:: PROVIDED ENTRIES ::

*** Begin section ***

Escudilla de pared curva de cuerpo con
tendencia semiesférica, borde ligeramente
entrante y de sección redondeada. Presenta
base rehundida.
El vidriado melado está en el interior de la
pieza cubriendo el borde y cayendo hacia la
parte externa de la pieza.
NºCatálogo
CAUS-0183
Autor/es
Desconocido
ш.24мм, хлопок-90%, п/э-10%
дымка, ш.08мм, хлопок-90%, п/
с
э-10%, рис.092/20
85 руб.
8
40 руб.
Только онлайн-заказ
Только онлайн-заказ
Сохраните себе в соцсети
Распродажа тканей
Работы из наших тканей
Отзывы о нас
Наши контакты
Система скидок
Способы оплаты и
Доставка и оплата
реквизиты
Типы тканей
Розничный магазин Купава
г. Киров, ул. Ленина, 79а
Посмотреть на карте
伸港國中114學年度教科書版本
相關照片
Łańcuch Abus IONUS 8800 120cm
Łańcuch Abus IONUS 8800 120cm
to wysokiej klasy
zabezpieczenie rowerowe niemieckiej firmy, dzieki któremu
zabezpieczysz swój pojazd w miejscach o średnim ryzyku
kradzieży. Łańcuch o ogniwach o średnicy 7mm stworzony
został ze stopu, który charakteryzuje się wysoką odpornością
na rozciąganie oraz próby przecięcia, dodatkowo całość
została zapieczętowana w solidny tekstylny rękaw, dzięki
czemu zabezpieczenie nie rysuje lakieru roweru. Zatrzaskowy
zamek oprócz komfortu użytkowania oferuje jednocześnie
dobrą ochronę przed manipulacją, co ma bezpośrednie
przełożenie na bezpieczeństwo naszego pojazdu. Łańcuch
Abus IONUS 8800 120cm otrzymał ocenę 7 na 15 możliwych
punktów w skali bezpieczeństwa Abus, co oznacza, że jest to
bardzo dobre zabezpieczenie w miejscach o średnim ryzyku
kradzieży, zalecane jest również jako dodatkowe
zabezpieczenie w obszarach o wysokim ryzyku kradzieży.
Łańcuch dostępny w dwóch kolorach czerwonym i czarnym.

*** End section ***
*** Begin section ***

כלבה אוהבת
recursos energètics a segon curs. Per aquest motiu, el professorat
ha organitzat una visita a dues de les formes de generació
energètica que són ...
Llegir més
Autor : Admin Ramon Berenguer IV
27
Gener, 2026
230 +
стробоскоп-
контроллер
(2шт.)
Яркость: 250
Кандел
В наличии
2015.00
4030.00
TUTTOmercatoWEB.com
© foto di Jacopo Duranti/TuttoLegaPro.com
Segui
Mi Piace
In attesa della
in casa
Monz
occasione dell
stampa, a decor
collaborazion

*** End section ***
*** Begin section ***

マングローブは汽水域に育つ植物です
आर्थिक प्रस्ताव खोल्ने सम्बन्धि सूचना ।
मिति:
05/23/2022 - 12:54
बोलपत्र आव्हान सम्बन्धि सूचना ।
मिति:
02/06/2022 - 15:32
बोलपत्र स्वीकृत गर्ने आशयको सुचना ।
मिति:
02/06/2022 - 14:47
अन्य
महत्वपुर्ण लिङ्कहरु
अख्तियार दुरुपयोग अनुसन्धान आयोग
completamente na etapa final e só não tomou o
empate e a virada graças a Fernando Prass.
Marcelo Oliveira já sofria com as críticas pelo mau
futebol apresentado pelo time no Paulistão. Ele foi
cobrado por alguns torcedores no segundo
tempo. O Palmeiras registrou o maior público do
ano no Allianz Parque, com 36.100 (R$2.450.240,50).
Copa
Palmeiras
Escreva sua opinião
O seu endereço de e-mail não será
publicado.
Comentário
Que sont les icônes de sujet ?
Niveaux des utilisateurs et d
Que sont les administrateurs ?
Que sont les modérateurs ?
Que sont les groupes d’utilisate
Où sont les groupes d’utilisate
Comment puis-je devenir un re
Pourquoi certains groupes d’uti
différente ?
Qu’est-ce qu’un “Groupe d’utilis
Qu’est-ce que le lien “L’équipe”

*** End section ***

:: BRIEF ::
Reprint exactly the lines above that start at the one with "kradzieży. Łańcuch o" and end at the one with "Łańcuch dostępny w", keeping both and adding none.

:: ANSWER SECTION ::
kradzieży. Łańcuch o ogniwach o średnicy 7mm stworzony
został ze stopu, który charakteryzuje się wysoką odpornością
na rozciąganie oraz próby przecięcia, dodatkowo całość
została zapieczętowana w solidny tekstylny rękaw, dzięki
czemu zabezpieczenie nie rysuje lakieru roweru. Zatrzaskowy
zamek oprócz komfortu użytkowania oferuje jednocześnie
dobrą ochronę przed manipulacją, co ma bezpośrednie
przełożenie na bezpieczeństwo naszego pojazdu. Łańcuch
Abus IONUS 8800 120cm otrzymał ocenę 7 na 15 możliwych
punktów w skali bezpieczeństwa Abus, co oznacza, że jest to
bardzo dobre zabezpieczenie w miejscach o średnim ryzyku
kradzieży, zalecane jest również jako dodatkowe
zabezpieczenie w obszarach o wysokim ryzyku kradzieży.
Łańcuch dostępny w dwóch kolorach czerwonym i czarnym.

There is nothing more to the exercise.